→ **YOUR ASSIGNMENT**:
Below is a listing from which only part is wanted; return exactly the lines from the one with "теплообменника с" up to and including the one with "تقييم ممتاز في".

::: RECORD EXTRACTS :::

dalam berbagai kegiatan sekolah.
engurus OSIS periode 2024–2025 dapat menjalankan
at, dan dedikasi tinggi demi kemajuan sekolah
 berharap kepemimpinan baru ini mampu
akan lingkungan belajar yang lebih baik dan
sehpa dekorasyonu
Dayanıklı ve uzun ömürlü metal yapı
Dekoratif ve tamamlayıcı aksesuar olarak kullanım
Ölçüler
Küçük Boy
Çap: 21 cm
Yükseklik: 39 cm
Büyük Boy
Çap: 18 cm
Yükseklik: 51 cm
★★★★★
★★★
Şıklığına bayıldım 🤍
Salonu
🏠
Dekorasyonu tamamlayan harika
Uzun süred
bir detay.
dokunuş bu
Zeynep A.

:::
::: RECORD EXTRACTS :::

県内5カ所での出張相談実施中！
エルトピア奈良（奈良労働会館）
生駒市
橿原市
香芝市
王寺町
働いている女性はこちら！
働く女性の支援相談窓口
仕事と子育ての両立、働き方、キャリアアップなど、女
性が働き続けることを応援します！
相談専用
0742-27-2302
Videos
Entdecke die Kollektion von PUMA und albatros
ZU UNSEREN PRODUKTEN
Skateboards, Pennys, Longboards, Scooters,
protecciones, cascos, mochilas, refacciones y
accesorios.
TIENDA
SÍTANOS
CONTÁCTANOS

:::
::: RECORD EXTRACTS :::

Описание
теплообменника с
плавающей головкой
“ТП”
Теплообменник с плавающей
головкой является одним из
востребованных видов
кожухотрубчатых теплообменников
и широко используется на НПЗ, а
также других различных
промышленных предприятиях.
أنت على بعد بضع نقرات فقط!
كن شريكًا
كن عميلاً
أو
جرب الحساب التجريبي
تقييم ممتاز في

:::

→ **SOLUTION TO THE PROBLEM**:
теплообменника с
плавающей головкой
“ТП”
Теплообменник с плавающей
головкой является одним из
востребованных видов
кожухотрубчатых теплообменников
и широко используется на НПЗ, а
также других различных
промышленных предприятиях.
أنت على بعد بضع نقرات فقط!
كن شريكًا
كن عميلاً
أو
جرب الحساب التجريبي
تقييم ممتاز في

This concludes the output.